Long before the bloody defeat at Hastings, long before the Normans were unleashed on England’s Anglo-Saxon populace, the Fates were at work changing the course of English history. It’s these events author Glynn Holloway focusses his eye upon, and these that make up the fascinating bulk of this novel. To English history lovers, the year 1066 has long been familiar, as have the names William the Conqueror, and Harold Godwinson. But in 1066, What Fates Impose, Holloway attempts to bring these characters and the events leading up to the Norman conquest of England to life, and to make some sense of the madness surrounding the succession of Edward the Confessor.
A king who has no son, and who finds his bride repulsive, is never a good thing. Edward the Confessor’s horror of women and possible homosexuality (whether as embellished in the author’s vivid and disturbing wedding night scene, or entirely accurate) leaves him without an heir. (Couldn’t Edward have just closed his eyes, thought of England, and done the deed? Good grief! But, in fairness, maybe he did, and it just wasn’t in the stars for him to reproduce. We’ll never know.) Witnessing the resultant political jockeying, squabbling, betrayals and subterfuge as portrayed by the author here are almost enough to make one understand and forgive that much later King’s (Henry VIII) anxiety over the matter.
The Godwinsons, on the other hand, are fulsomely prolific. A powerful, landed family in their own right, and always hungry for more, they are of value to Edward for their very strength. But, as with any strong ally, they were also a constant threat. Charming and naturally diplomatic Harold; psycho, nun-raping Sweyn; their powerful father Godwin: these were the characters Edward had to contend with, outmaneuver, keep in his corner with favors, and chase off when they over-stepped.
The author is obviously passionate the complex times he wrote about here. We are given a taste of everything: the facts, and the rumors, feuds and calculated but ofttimes tenuous family connections. The broader political situation is delivered in small palatable slices where pertinent to our understanding of the story. Told in a floating omniscient point of view, with occasional inserts of hind-sighted wisdom via the narrator, 1066 reads like a hybrid of historical fiction and history. The narrative glides from the general to the specific in a natural way that works quite nicely, filling the reader in on historical background and spanning large stretches of time, then moving in closer for the bigger, more dramatic scenes. An energetic narrative drive carries the story forward, spiced with some skillfully-handled medieval gruesomeness—hand-loppings, eye-gougings, and infanticide.
Holloway takes time to introduce and firmly establish a huge cast of characters, which serves to capture the reader’s heart and sympathies, so that one feels exactly what’s at stake. Following Harold, coming to know him and to like and admire him, while at the same time knowing his sad fate, lends a poignancy to all that precedes and builds to Hastings. Not an easy feat to induce suspense when the historical outcome is already known, Holloway nonetheless manages it, in spades.

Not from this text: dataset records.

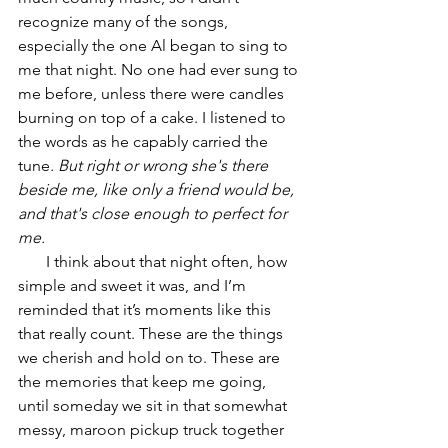
recognize many of the songs, 
especially the one Al began to sing to 
me that night. No one had ever sung to 
me before, unless there were candles 
burning on top of a cake. I listened to 
the words as he capably carried the 
tune
. But right or wrong she's there 
beside me, like only a friend would be, 
and that's close enough to perfect for 
me. 
       I think about that night often, how 
simple and sweet it was, and I’m 
reminded that it’s moments like this 
that really count. These are the things 
we cherish and hold on to. These are 
the memories that keep me going, 
until someday we sit in that somewhat 
messy, maroon pickup truck together 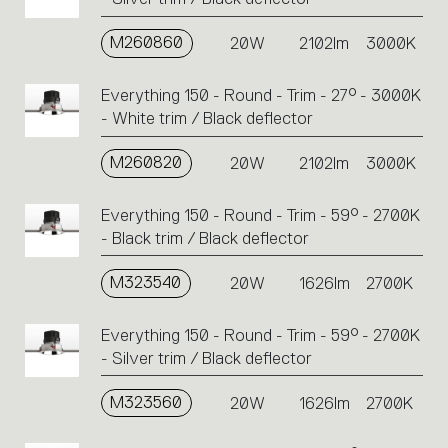
M260860
20W
2102lm
3000K
Everything 150 - Round - Trim - 27° - 3000K
- White trim / Black deflector
M260820
20W
2102lm
3000K
Everything 150 - Round - Trim - 59° - 2700K
- Black trim / Black deflector
M323540
20W
1626lm
2700K
Everything 150 - Round - Trim - 59° - 2700K
- Silver trim / Black deflector
M323560
20W
1626lm
2700K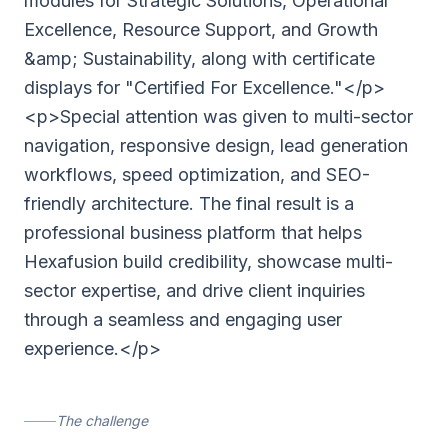
modules for Strategic Solutions, Operational
Excellence, Resource Support, and Growth
&amp; Sustainability, along with certificate
displays for "Certified For Excellence."</p>
<p>Special attention was given to multi-sector
navigation, responsive design, lead generation
workflows, speed optimization, and SEO-
friendly architecture. The final result is a
professional business platform that helps
Hexafusion build credibility, showcase multi-
sector expertise, and drive client inquiries
through a seamless and engaging user
experience.</p>
The challenge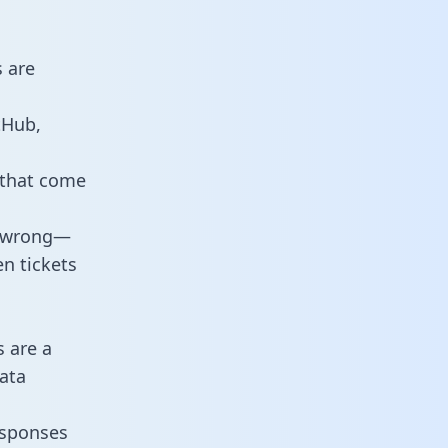
s are
tHub,
 that come
o wrong—
n tickets
s are a
ata
responses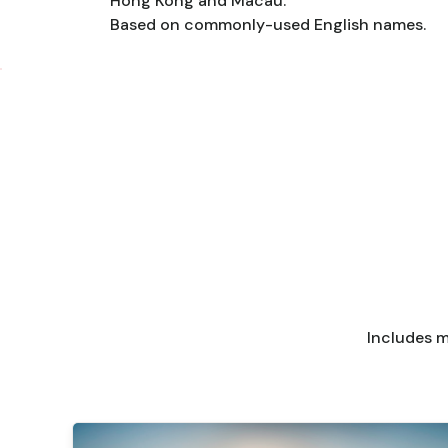
Hong Kong and Macau.
Based on commonly-used English names.
Includes m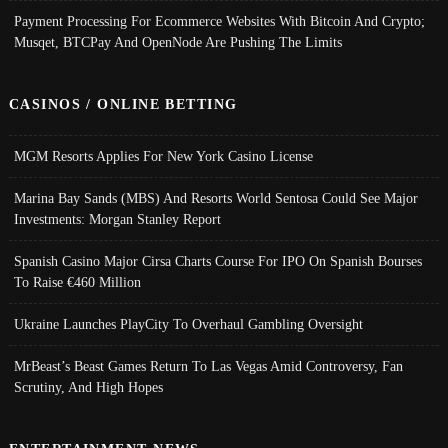
Payment Processing For Ecommerce Websites With Bitcoin And Crypto;
Musqet, BTCPay And OpenNode Are Pushing The Limits
CASINOS / ONLINE BETTING
MGM Resorts Applies For New York Casino License
Marina Bay Sands (MBS) And Resorts World Sentosa Could See Major
Investments: Morgan Stanley Report
Spanish Casino Major Cirsa Charts Course For IPO On Spanish Bourses
To Raise €460 Million
Ukraine Launches PlayCity To Overhaul Gambling Oversight
MrBeast’s Beast Games Return To Las Vegas Amid Controversy, Fan
Scrutiny, And High Hopes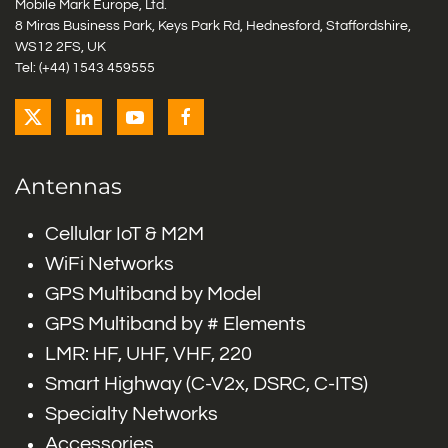
Mobile Mark Europe, Ltd.
8 Miras Business Park, Keys Park Rd, Hednesford, Staffordshire,
WS12 2FS, UK
Tel: (+44) 1543 459555
Antennas
Cellular IoT & M2M
WiFi Networks
GPS Multiband by Model
GPS Multiband by # Elements
LMR: HF, UHF, VHF, 220
Smart Highway (C-V2x, DSRC, C-ITS)
Specialty Networks
Accessories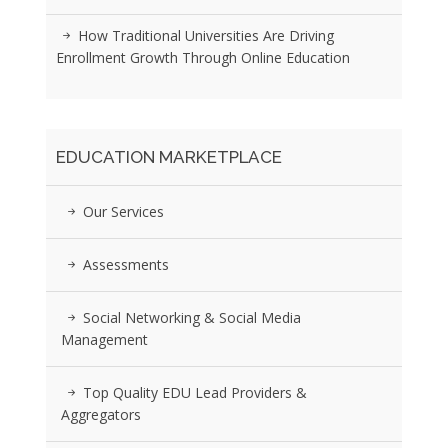
How Traditional Universities Are Driving
Enrollment Growth Through Online Education
EDUCATION MARKETPLACE
Our Services
Assessments
Social Networking & Social Media
Management
Top Quality EDU Lead Providers &
Aggregators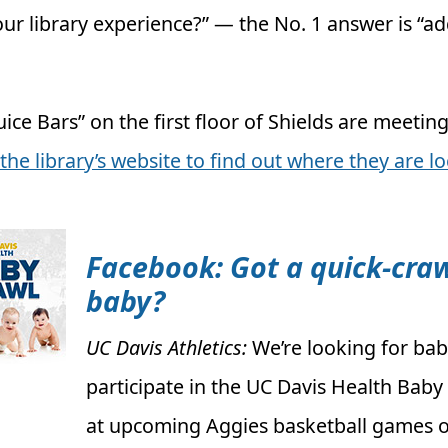
ur library experience?” — the No. 1 answer is “a
ice Bars” on the first floor of Shields are meeting
t the library’s website to find out where they are l
Facebook: Got a quick-cra
baby?
UC Davis Athletics:
We’re looking for bab
participate in the UC Davis Health Baby
at upcoming Aggies basketball games o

The language is somewhat 20th century-sounding, and uses some modern turns-of-phrase to which the purist in me mildly objected. The dialogue, oddly formal and polite, often reminded me of the black and white movies of the 1940’s – yet Holloway makes it work here. There’s plenty of conflict in each chapter, and what is happening quickly captures the attention, despite the occasional clunky stretches of dialogue.
His power as a writer lies in his descriptions, and in the most brutal parts, in what he doesn’t tell us, as much as what he does tell. It takes a deft hand to convey horror with restraint. Holloway does so admirably, allowing the medieval world to be what it no doubt was, without spending too much time rolling around in the entrails of the worst parts (as some authors tend to do). There’s just enough here to let the reader know: yes, this is war, and yes, in war there are rapists and probably an inchoate serial-killer or three.
When the end comes, the final battle is harrowing. Each setback for King Harold is keenly felt. The last scenes give a feeling of just how close the battle was, and how nearly the history of England missed being a very different story altogether.
After graduating from Coventry University with an honours degree in history and politics, G K Holloway worked in education in and around Bristol, England. After reading a biography about Harold Godwinson, he studied the late Anglo Saxon era in detail and visited all of the locations mentioned in the sources, until he had enough material to weave together facts and fiction to produce a novel. 1066 What Fates Impose is the product of all that research – and imagination. A sequel is on its way.